Mikhail Gorbachev Pizza Hut commercial
- Mikhail Gorbachev with his granddaughter Anastasia Virganskaya in the commercial
- Agency: BBDO
- Client: Pizza Hut
- Language: Russian with subtitles in English language
- Running time: 1:00 or 0:30
- Product: Pizza;
- Release date: January 1, 1998
- Slogan: "Good friends. Great pizza." or "Have you been to the edge?";
- Written by: Tom Darbyshire
- Starring: Mikhail Gorbachev; Anastasia Virganskaya; Richard Marner; ;
- Country: Europe; United States;

= Mikhail Gorbachev Pizza Hut commercial =

1998 television advertisement

Mikhail Gorbachev, the last leader of the Soviet Union, was featured in a 1998 television advertisement for Pizza Hut. It was filmed in November 1997 on Red Square and in a Pizza Hut restaurant elsewhere in Moscow. It was aired internationally in January 1998, but not in Russia.

In the commercial, a family inside the Pizza Hut restaurant discusses Gorbachev's political legacy. The younger man and the older man loudly argue, until the older lady says that Gorbachev gave them Pizza Hut. The commercial has been described as illustrative of the victory of capitalism inside the former Soviet Union.

== Synopsis ==

The commercial starts with an aerial view of the Cathedral of Christ the Saviour and Manezhnaya Square after a recent snowfall. Gorbachev walks through the snow with an umbrella, together with his granddaughter Anastasia Virganskaya while Saint Basil's Cathedral is visible in the background. They enter the Pizza Hut restaurant at Red Square and take a seat at a table in the corner.
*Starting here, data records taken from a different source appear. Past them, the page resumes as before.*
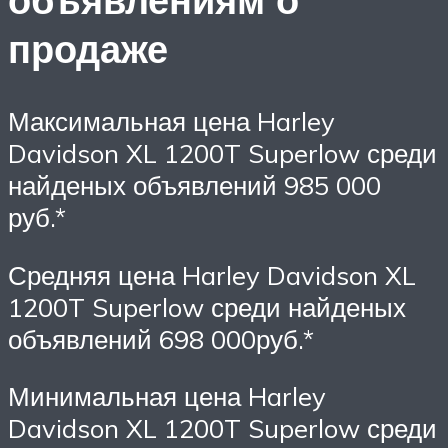
продаже
Максимальная цена Harley
Davidson XL 1200T Superlow среди
найденых объявлений 985 000
руб.*
Средняя цена Harley Davidson XL
1200T Superlow среди найденых
объявлений 698 000руб.*
Минимальная цена Harley
Davidson XL 1200T Superlow среди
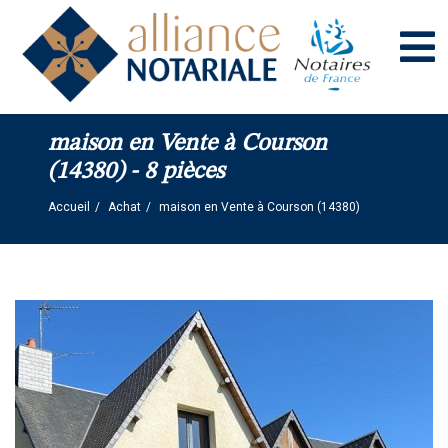
Panneau de gestion des cookies
maison en Vente à Courson
(14380) - 8 pièces
Accueil
Achat
maison en Vente à Courson (14380)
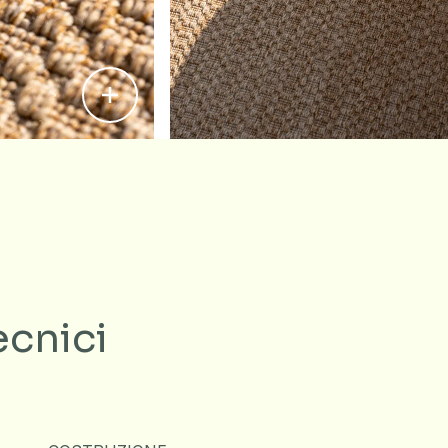
ecnici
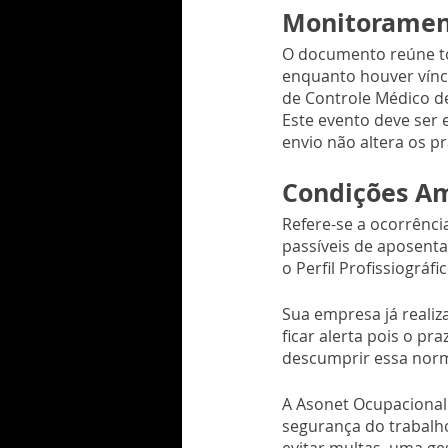
Monitoramen
O documento reúne to
enquanto houver vínc
de Controle Médico d
Este evento deve ser 
envio não altera os pr
Condições Am
Refere-se a ocorrência
passíveis de aposent
o Perfil Profissiográf
Sua empresa já realiza
ficar alerta pois o pr
descumprir essa norm
A Asonet Ocupacional
segurança do trabalh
A conversation begins among a family at a different table. They speak the Russian language, but English subtitles are provided. The father, played by Richard Marner, notices Gorbachev and complains, "Because of him we have economic confusion." The son argues, "Because of him, we have opportunity." The conversation continues: "Because of him, we have political instability."—"Because of him, we have freedom."—"Complete chaos."—"Hope!". The elderly mother cuts in, saying, "Because of him we have many things, like Pizza Hut." Suddenly, everyone in the restaurant agrees. They stand up and chant, saying "Hail to Gorbachev!", and Gorbachev is shown smiling.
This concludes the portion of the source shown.